Hi all, got this off Roy and live it to bits an more ... :rltrlt: original strap was cut too short and lost circulation to my left hand after tem mins :biggrin:

So added this strap ... very comfy ,,, but apart from a cheap HK copy .. I wondered if any of you whom have one of these or had one in the past used any other type of straps for it ... (ultimately want the bracelet but these are a bit costly,,, ) many thanks for looking :drinks:

Tissot T Touch by sulie preece, on Flickr


----------



## Nigelp (Jan 28, 2015)

Get a bit of rope and hang it round your neck, it looks massive.


----------



## Nigelp (Jan 28, 2015)

sorry mate probably a bit harsh, have you thought of a hirsch robbie? or some sort of sail cloth longines alike might look good. Something a bit technical, if you get my drift and pardon the pun or sailing analogy.


----------



## Boots (Sep 22, 2018)

@Sulie, I'm thinking that if you are planning a bracelet in the longer term, something completely different might work for now. How about an Isofrane strap in orange?

That might be too out there for you, in which case I can only apologise.


----------



## Sulie (Jul 14, 2015)

Orange very interesting indeed :yes:

i am now swapping onto a bond nato will post pics later but do like the orange sugges :thumbs_up: tion


----------



## Sulie (Jul 14, 2015)

With a nato ?? will have to dig out my orange straps :thumbsup:

Tissot T Touch nato by sulie preece, on Flickr


----------



## Roger (May 17, 2003)

I had this a while ago...

Strap extender from Cousins cost about 80p

Roger


----------



## rhaythorne (Jan 12, 2004)

It was many moons ago, but I had this custom made by Banda in Hong Kong.
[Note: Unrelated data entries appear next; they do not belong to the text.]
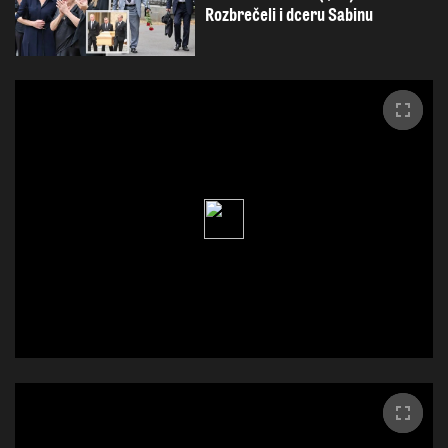
Rozbrečeli i dceru Sabinu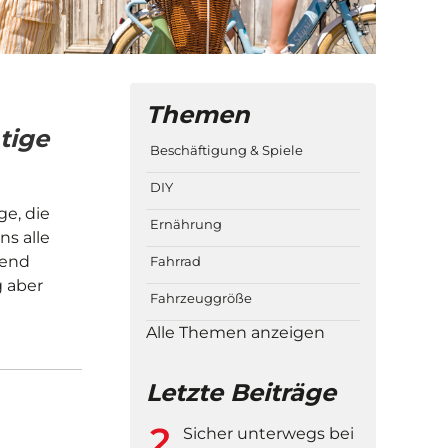
Themen
tige
Beschäftigung & Spiele
DIY
ge, die
Ernährung
s alle
lend
Fahrrad
g aber
Fahrzeuggröße
Alle Themen anzeigen
Letzte Beiträge
Sicher unterwegs bei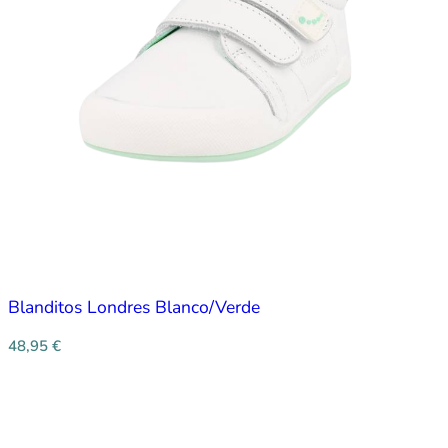
Blanditos Londres Blanco/Verde
48,95
€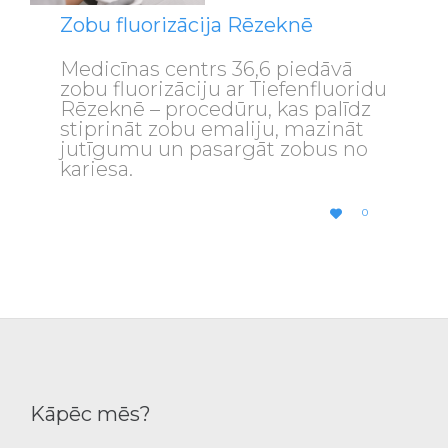
Zobu fluorizācija Rēzeknē
Medicīnas centrs 36,6 piedāvā
zobu fluorizāciju ar Tiefenfluoridu
Rēzeknē – procedūru, kas palīdz
stiprināt zobu emaliju, mazināt
jutīgumu un pasargāt zobus no
kariesa.
LOVE
0

IT
Kāpēc mēs?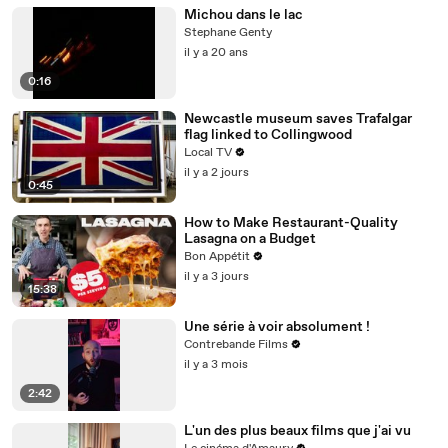
Michou dans le lac
Stephane Genty
il y a 20 ans
0:16
Newcastle museum saves Trafalgar
flag linked to Collingwood
Local TV
il y a 2 jours
0:45
How to Make Restaurant-Quality
Lasagna on a Budget
Bon Appétit
il y a 3 jours
15:38
Une série à voir absolument !
Contrebande Films
il y a 3 mois
2:42
L'un des plus beaux films que j'ai vu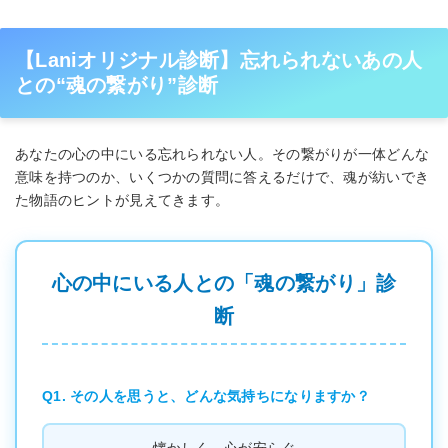
【Laniオリジナル診断】忘れられないあの人
との“魂の繋がり”診断
あなたの心の中にいる忘れられない人。その繋がりが一体どんな
意味を持つのか、いくつかの質問に答えるだけで、魂が紡いでき
た物語のヒントが見えてきます。
心の中にいる人との「魂の繋がり」診
断
Q1. その人を思うと、どんな気持ちになりますか？
懐かしく、心が安らぐ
Carbon look strap with orange stitching and made to the correct length to fit my wrist.










That's before I learned the Sharpie Marker trick though which would have been quicker and easier :biggrin:


----------



## Nigelp (Jan 28, 2015)

If you are just looking for a special leather try these

https://shop.colareb.it/index.php

Their distressed aviator swamp is scrummy!


----------